The Sewing Group
By EV Crowe
The Eye Of The Needle
https://royalcourttheatre.com/
Sewing, it occurred to us during this initially intriguing play by EV Crowe, has always been an essential craft for theatre and film from the earliest days. In the end, The Sewing Group is hoisted by its own petard of a premise in being rather stitched together with visible thread but still managed at first to hook us in.
We did wonder whether we had ventured into an American farming Amish or Mennonite community when a group of women soberly dressed in dark 17th century garb sat in a candle lit room lined with planks of Scandinavian-style pale wood floor to ceiling, sewing cross stitch samplers, once beloved by the daughters of gentlefolk to demonstrate their skill at the womanly arts.
But no, the accents were mostly British throughout, although maybe there was one item of purposefully inauthentic apparel worn from the start by the trio and it was all a little too clean. Through a series of short scenes flashing by, with what sounded like a harpsichord in between, we peek into an enclosed world as lace and sampler stitching develops into a very personal form of quilting from, in the words of someone outside the realm of women's needlework, "within".
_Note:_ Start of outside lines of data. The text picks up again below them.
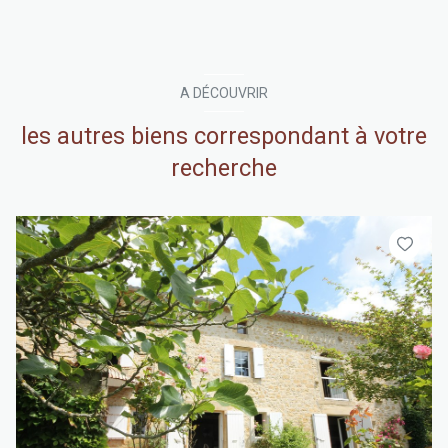
A DÉCOUVRIR
les autres biens correspondant à votre
recherche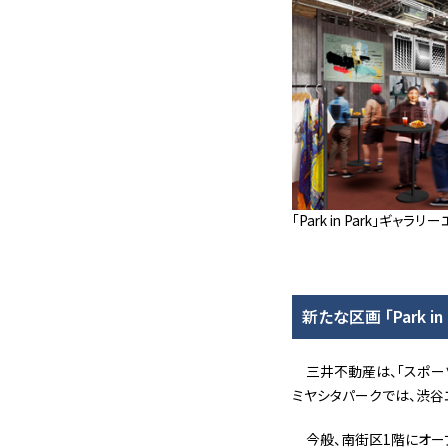
「Park in Park」ギャラ
新たな区画 「Park in
三井不動産は、「スポー
ミヤシタパークでは、渋谷
今般、南街区1階にオ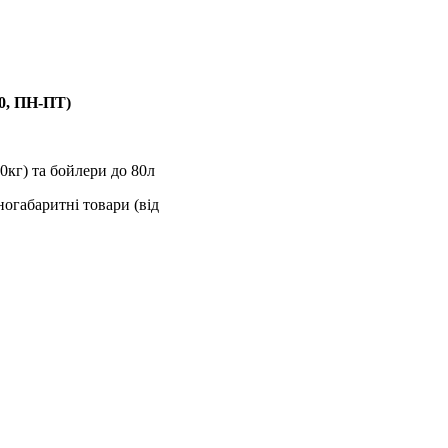
00, ПН-ПТ)
0кг) та бойлери до 80л
ногабаритні товари (від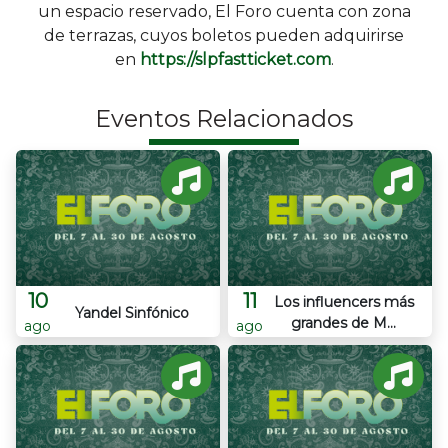
un espacio reservado, El Foro cuenta con zona
de terrazas, cuyos boletos pueden adquirirse
en
https://slpfastticket.com
.
Eventos Relacionados
10
11
Los influencers más
Yandel Sinfónico
grandes de M...
ago
ago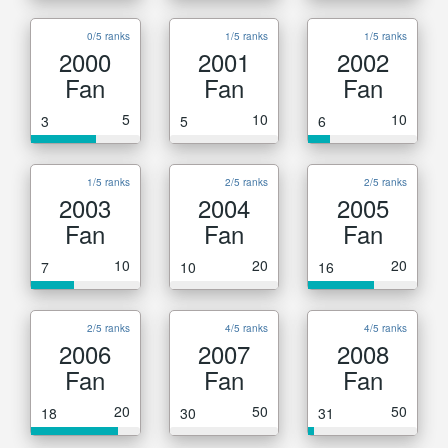
0/5 ranks
1/5 ranks
1/5 ranks
2000
2001
2002
Fan
Fan
Fan
5
10
10
3
5
6
1/5 ranks
2/5 ranks
2/5 ranks
2003
2004
2005
Fan
Fan
Fan
10
20
20
7
10
16
2/5 ranks
4/5 ranks
4/5 ranks
2006
2007
2008
Fan
Fan
Fan
20
50
50
18
30
31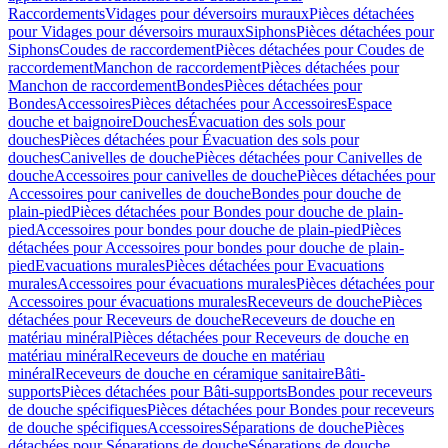
Raccordements
Vidages pour déversoirs muraux
Pièces détachées
pour Vidages pour déversoirs muraux
Siphons
Pièces détachées pour
Siphons
Coudes de raccordement
Pièces détachées pour Coudes de
raccordement
Manchon de raccordement
Pièces détachées pour
Manchon de raccordement
Bondes
Pièces détachées pour
Bondes
Accessoires
Pièces détachées pour Accessoires
Espace
douche et baignoire
Douches
Évacuation des sols pour
douches
Pièces détachées pour Évacuation des sols pour
douches
Canivelles de douche
Pièces détachées pour Canivelles de
douche
Accessoires pour canivelles de douche
Pièces détachées pour
Accessoires pour canivelles de douche
Bondes pour douche de
plain-pied
Pièces détachées pour Bondes pour douche de plain-
pied
Accessoires pour bondes pour douche de plain-pied
Pièces
détachées pour Accessoires pour bondes pour douche de plain-
pied
Evacuations murales
Pièces détachées pour Evacuations
murales
Accessoires pour évacuations murales
Pièces détachées pour
Accessoires pour évacuations murales
Receveurs de douche
Pièces
détachées pour Receveurs de douche
Receveurs de douche en
matériau minéral
Pièces détachées pour Receveurs de douche en
matériau minéral
Receveurs de douche en matériau
minéral
Receveurs de douche en céramique sanitaire
Bâti-
supports
Pièces détachées pour Bâti-supports
Bondes pour receveurs
de douche spécifiques
Pièces détachées pour Bondes pour receveurs
de douche spécifiques
Accessoires
Séparations de douche
Pièces
détachées pour Séparations de douche
Séparations de douche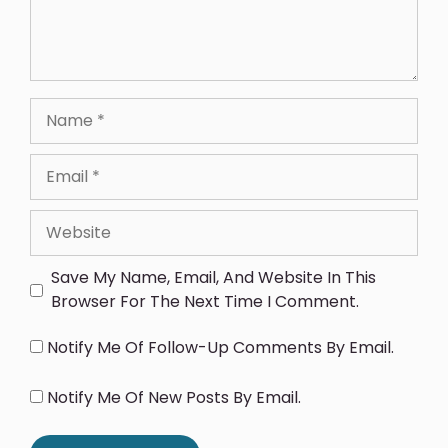
Save My Name, Email, And Website In This
Browser For The Next Time I Comment.
Notify Me Of Follow-Up Comments By Email.
Notify Me Of New Posts By Email.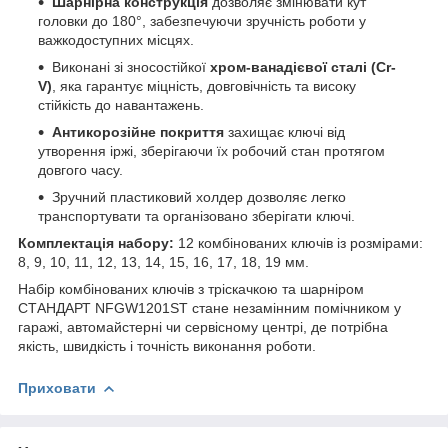
Шарнірна конструкція
дозволяє змінювати кут
головки до 180°, забезпечуючи зручність роботи у
важкодоступних місцях.
Виконані зі зносостійкої
хром-ванадієвої сталі (Cr-
V)
, яка гарантує міцність, довговічність та високу
стійкість до навантажень.
Антикорозійне покриття
захищає ключі від
утворення іржі, зберігаючи їх робочий стан протягом
довгого часу.
Зручний пластиковий холдер дозволяє легко
транспортувати та організовано зберігати ключі.
Комплектація набору:
12 комбінованих ключів із розмірами:
8, 9, 10, 11, 12, 13, 14, 15, 16, 17, 18, 19 мм.
Набір комбінованих ключів з тріскачкою та шарніром
СТАНДАРТ NFGW1201ST стане незамінним помічником у
гаражі, автомайстерні чи сервісному центрі, де потрібна
якість, швидкість і точність виконання роботи.
Приховати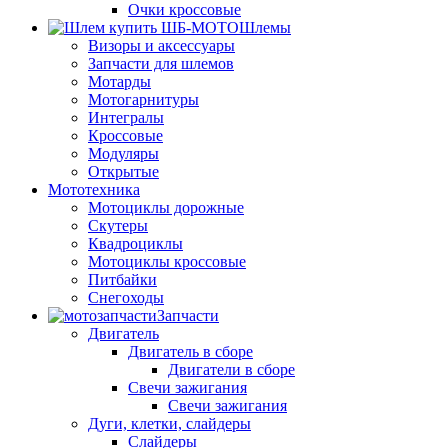
Очки кроссовые
Шлемы
Визоры и аксессуары
Запчасти для шлемов
Мотарды
Мотогарнитуры
Интегралы
Кроссовые
Модуляры
Открытые
Мототехника
Мотоциклы дорожные
Скутеры
Квадроциклы
Мотоциклы кроссовые
Питбайки
Снегоходы
Запчасти
Двигатель
Двигатель в сборе
Двигатели в сборе
Свечи зажигания
Свечи зажигания
Дуги, клетки, слайдеры
Слайдеры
One woman (most of the characters remain unnamed, described as A,B, C, D, E,F in the script) appears to assume a modicum of control even if she is a newbie. Another, apparently, is her aunt. Amother newcomer turns out to be a widow. The sole man (and a non needle worker) appears to be a village elder and preacher in a Christian parish.
Yet despite an attempt to control communal vocabulary, anachronistic notes intrude and this little Eden of embroidery begins to entertain other plots and styles. An element of whodunnit and commercial exploitation enters the picture, as well as a more Oriental soundtrack.
If this all sounds somewhat ideas-led, that's because it's how it comes across, despite director Stewart Laing's sharp direction injecting some neat variations of pace. Nor is this any reflection on the hard-working cast who are on one level deliberately - without wanting to give too much away - participating in a yoked together clumsy mash up fiction.
Fiona Glascott as the rookie protagonist in blonde braids brings a degree of misguided authoritarianism mixed with sincerity extracting humour from the mismatch. While Jane Hazlegrove, Sarah Niles, Alison O'Donnell, Nancy Crane and John MacKay surround her, conveying plausibly the efficiency of their human quilt.
But once the vocabulary is in place and the premise exposed, there seems little intellectual or dramatic development. There's an indication that 21st century work for an ambitious woman has been so neutered that there's a nostalgia for some aspects of a female division of labour. Yet notwithstanding a more ominous final scene where male concerns take over, the whole seems a self contained verbal bubble and therefore benign, without any jeopardy.
There's certainly a Renaissance sense of anachronism. However it veers finally from cryptic to expository and then again to the cryptic, so that we had to read the script to understand some of the gender exchange going on. And, dare one say it, it seemed rather too engrossed in an incestuously mechanical patchwork of literary, film and TV references.
Of course, the aim may be to show how human imagination, which should be flexible, can be confined to a rigid grid. Nevertheless it then struggles to find a dramatically viable form to make the issues needle the audience sufficiently. It's an amber light for a sampler of work which promises more than it finally delivers.